Все слушали рассказ Стажинского с симпатией: нам нравилась не только его отвага, но и та ироническая усмешка, с которой смотрел он на свои злоключения. Только единственный в нашем бараке англичанин Крофт не разделял общего чувства. Выслушав поляка, он вяло улыбнулся, едва раздвинув тонкие губы.
– А зачем все это?
– Что все это?
– Ну, аресты эти, побеги, опять аресты.
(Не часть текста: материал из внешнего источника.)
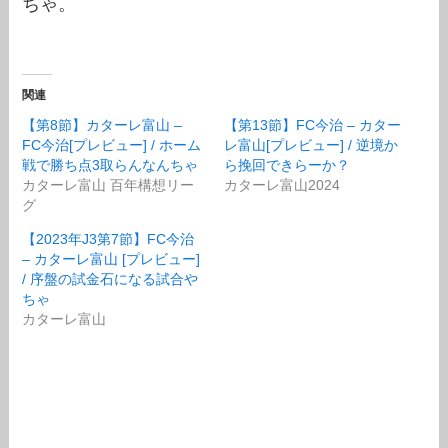
ちゃ。
関連
【第8節】カターレ富山 –
【第13節】FC今治 – カター
FC今治[プレビュー] / ホーム
レ富山[プレビュー] / 逆境か
戦で勝ち点3取らんなんちゃ
ら挽回できらーか？
カターレ富山 百年構想リー
カターレ富山2024
グ
【2023年J3第7節】FC今治
– カターレ富山 [プレビュー]
/ 序盤の試金石になる試合や
ちゃ
カターレ富山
Зачем вам все это?
Стажинский поднял на него глаза.
– Я хотел помочь навести порядок в моей стране, - сказал он с некоторой театральностью.
– Но ведь вы воевали в Испании?
– перебил англичанин.
– Воевал.
– Значит, свое желание наводить порядок вы перенесли далеко за пределы вашей страны, - заключил Крофт, посматривая на всех насмешливо и вопрошающе; что, мол, скажете на это?
– Когда в деревне начинается пожар, - возразил Казимир, - каждый хозяин старается помочь горящему соседу: не поможешь вовремя другому, сам сгоришь.
Англичанин пожал плечами.
– При чем тут деревенский пожар?
Стажинский посмотрел на него с укором, смягченным, однако, снисходительной улыбкой.
– В наше время нельзя думать только о своей стране, о своем доме или только о себе. Мир слишком тесен, чтобы можно было спрятаться в пределах границ одной страны, как и в стенах одного дома. Не так ли?
Крофт промолчал. Мы торжествовали: убедительно и красочно поляк выразил мысли, которые смутно бродили в наших головах.
К нам, в большинстве молодым людям, сорокалетний Казимир относился с заботливым покровительством старшего брата. Правда, проявлялось это покровительство иногда с таким откровенным превосходством, что мы казались самим себе глупыми щенками. Он обладал мудростью, которая дается только возрастом и опытом. Мы же были тогда молоды, неопытны и горячи. То кипели от возбуждения, увлеченные смелой мечтой, то подавленно затихали, парализованные безвыходностью положения. С присущей ему упорной цепкостью всматривался поляк в наши измученные и потерянные лица, давал кое-кому легонько шлепка по спине.